Apesar de se registar um decréscimo do número de casos de febre amarela, a população continua a acorrer aos postos de vacinação, formando, ao relento e à chuva, filas que chegam a ter três quilómetros de extensão. Mas há acusações de que a distribuição de vacinas está agora transformada num negócio, no qual entraram algumas clínicas privadas, que nalguns casos chegam a vender a vacina por 8 mil kwanzas – 50 dólares (44 euros) no mercado oficial. “Não se importam que outros morram para fazer dinheiro. Têm de ser julgados e punidos!”, disse, indignado, o padre Albino Paquice.
O médico Zacarias Samuel não tem dúvidas: “A persistência dos atuais indicadores de saúde em Angola é reveladora da falência do Sistema Nacional de Saúde, que exigirá a sua refundação, provavelmente tendo como base outros atores, assim como a assunção plena do primado da ética na gestão dos bens públicos”.

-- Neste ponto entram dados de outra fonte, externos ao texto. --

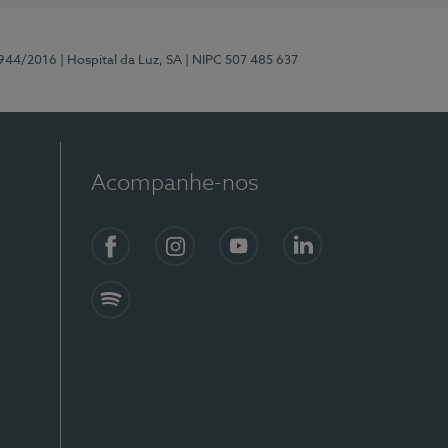
0944/2016
| Hospital da Luz, SA
| NIPC 507 485 637
Acompanhe-nos
Facebook
Instagram
YouTube
LinkedIn
Spotify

O balanço feito por um médico do hospital militar, que pediu o anonimato, vai no mesmo sentido. “Os números proibitivos sobre a mortalidade infantil e materna, das mais altas do mundo (164 mortes em menores de 5 anos por 1000 nascidos vivos e 320 mortes maternas por 100.000 partos, antes da atual crise), para um país com um PIB de 133,7 mil milhões de dólares em 2014, vieram demonstrar o fracasso da implementação do Plano Nacional de Desenvolvimento Sanitário”.